Le Centre européen de prévention et de contrôle des maladies (ECDC) a récemment publié une déclaration affirmant que la résistance aux antibiotiques reste une menace majeure pour la santé publique dans le monde entier et que, pour la majeure partie, la cause en est la mauvaise utilisation des antibiotiques.

Les infections thoraciques, également connues sous le nom d’infections des voies respiratoires inférieures (IVRI), sont l’une des maladies aiguës les plus courantes traitées dans les établissements de soins primaires des pays développés.

La question de savoir si les IVRI, en particulier chez les personnes âgées, doivent être traitées par des antibiotiques est très controversée, d’autant plus que l’on pense que des virus sont à l’origine de la plupart d’entre elles, et que des études antérieures ont donné des résultats contradictoires.

Une étude récente présentée à CHEST 2012, la réunion annuelle de l’American College of Chest Physicians, suggère également que les antibiotiques ne sont pas efficaces pour traiter la toux due au rhume chez les enfants.

Pour cette dernière étude GRACE, les chercheurs ont recruté 2 061 adultes fréquentant des cabinets de soins primaires avec des infections thoraciques légères simples. Les cabinets étaient situés dans 12 pays européens : Angleterre, Pays de Galles, Pays-Bas, Belgique, Allemagne, Suède, France, Italie, Espagne, Pologne, Slovénie et Slovaquie.

Les participants ont été répartis au hasard pour se voir prescrire de l’amoxicilline ou un placebo, à prendre trois fois par jour pendant sept jours.

Les médecins généralistes (MG) prescripteurs ont évalué les symptômes de leurs patients au début de la période d’étude, et les patients ont également rempli un journal de leurs symptômes quotidiens.

Lorsqu’ils ont analysé ces données, les chercheurs ont constaté qu’il y avait peu de différence dans la gravité des symptômes ou leur durée, entre le groupe amoxicilline et le groupe placebo.

Même chez les personnes âgées de 60 ans et plus ne souffrant d’aucune autre maladie, les antibiotiques semblaient offrir peu de bénéfices par rapport au placebo.

Les patients du groupe antibiotique ont signalé beaucoup plus d’effets secondaires, notamment des éruptions cutanées, des nausées et des diarrhées.
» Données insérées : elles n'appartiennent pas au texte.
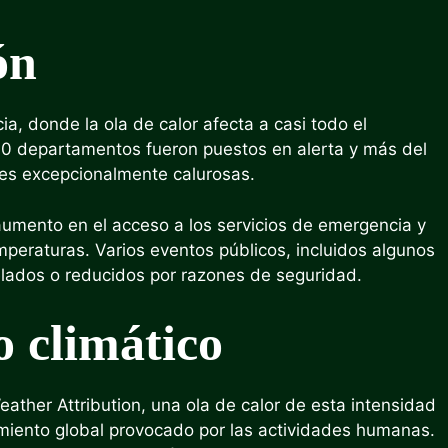
ón
a, donde la ola de calor afecta a casi todo el
 90 departamentos fueron puestos en alerta y más del
nes excepcionalmente calurosas.
aumento en el acceso a los servicios de emergencia y
emperaturas. Varios eventos públicos, incluidos algunos
ncelados o reducidos por razones de seguridad.
o climático
eather Attribution, una ola de calor de esta intensidad
amiento global provocado por las actividades humanas.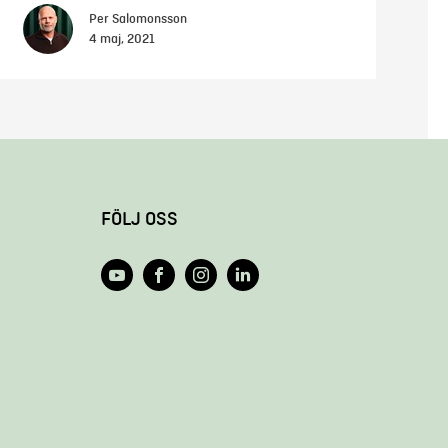
Per Salomonsson
4 maj, 2021
FÖLJ OSS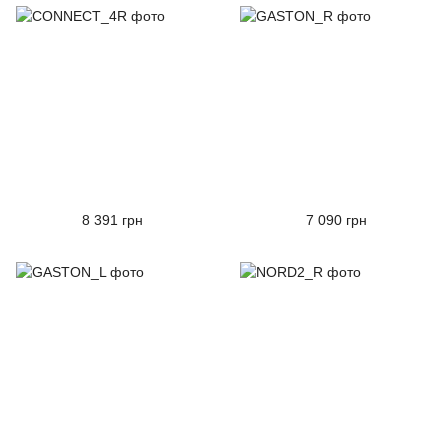
8 391 грн
7 090 грн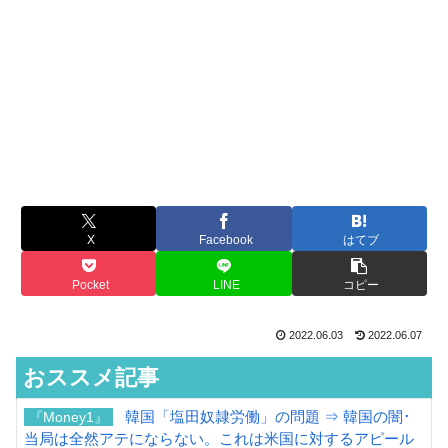
X
Facebook
はてブ
Pocket
LINE
コピー
2022.06.03
2022.06.07
おススメ記事
韓国「塩田奴隷労働」の問題 ⇒ 韓国の闇･
『Money1』
当局は全然アテにならない。これは米国に対するアピール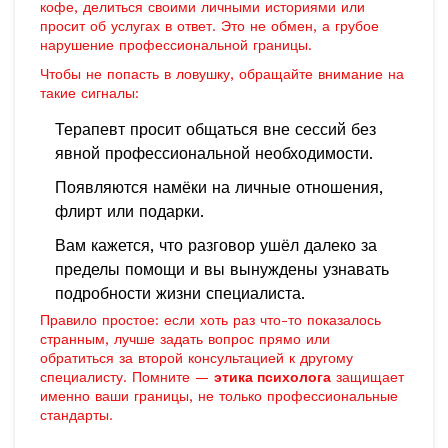
кофе, делиться своими личными историями или
просит об услугах в ответ. Это не обмен, а грубое
нарушение профессиональной границы.
Чтобы не попасть в ловушку, обращайте внимание на
такие сигналы:
Терапевт просит общаться вне сессий без
явной профессиональной необходимости.
Появляются намёки на личные отношения,
флирт или подарки.
Вам кажется, что разговор ушёл далеко за
пределы помощи и вы вынуждены узнавать
подробности жизни специалиста.
Правило простое: если хоть раз что-то показалось
странным, лучше задать вопрос прямо или
обратиться за второй консультацией к другому
специалисту. Помните —
этика психолога
защищает
именно ваши границы, не только профессиональные
стандарты.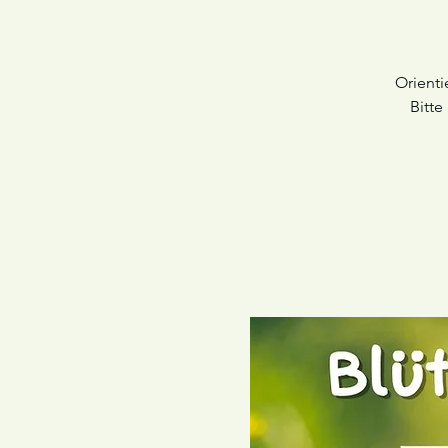
Orienti
Bitte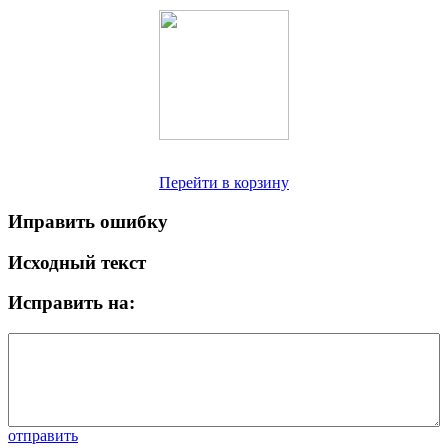
Перейти в корзину
Иправить ошибку
Исходный текст
Исправить на:
отправить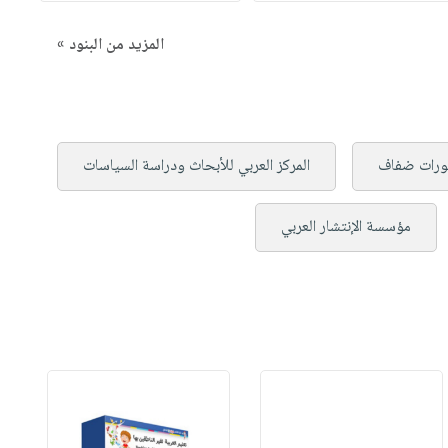
المزيد من البنود »
ورات ضفاف
المركز العربي للأبحاث ودراسة السياسات
مؤسسة الإنتشار العربي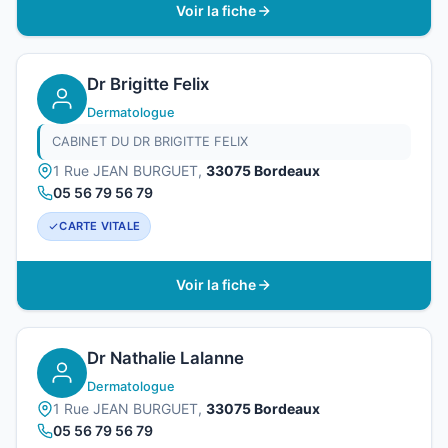
Voir la fiche
Dr Brigitte Felix
Dermatologue
CABINET DU DR BRIGITTE FELIX
1 Rue JEAN BURGUET,
33075 Bordeaux
05 56 79 56 79
CARTE VITALE
Voir la fiche
Dr Nathalie Lalanne
Dermatologue
1 Rue JEAN BURGUET,
33075 Bordeaux
05 56 79 56 79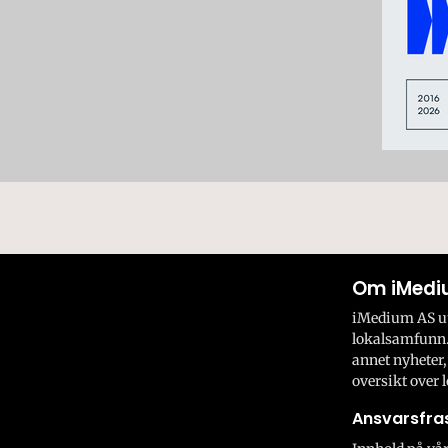
Om iMedi
iMedium AS utv
lokalsamfunn.
annet nyheter,
oversikt over l
Ansvarsfras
Les chercheurs ont toutefois conclu que si la plupart des gens semblent s’améliorer d’eux-mêmes, il existe un petit nombre de patients qui bénéficient des antibiotiques, et « le défi reste d’identifier ces personnes », dit Little.

Dans un commentaire d’accompagnement, Philipp Schuetz, de l’Université de Bâle en Suisse, note :

« Little et ses collègues ont généré des données convaincantes qui devraient encourager les médecins en soins primaires à s’abstenir d’un traitement antibiotique chez les patients à faible risque chez qui la pneumonie n’est pas suspectée. »

Cependant, la question demeure, dit-il, de savoir si cette « approche unique peut être encore améliorée ».

Il suggère peut-être qu’une façon d’éviter les « effets toxiques et les coûts » des antibiotiques et « le développement de la résistance chez les autres patients », est de tester les « biomarqueurs sanguins spécifiques de l’infection bactérienne », de façon à « identifier les quelques individus qui bénéficieront des antibiotiques malgré l’absence apparente de pneumonie ».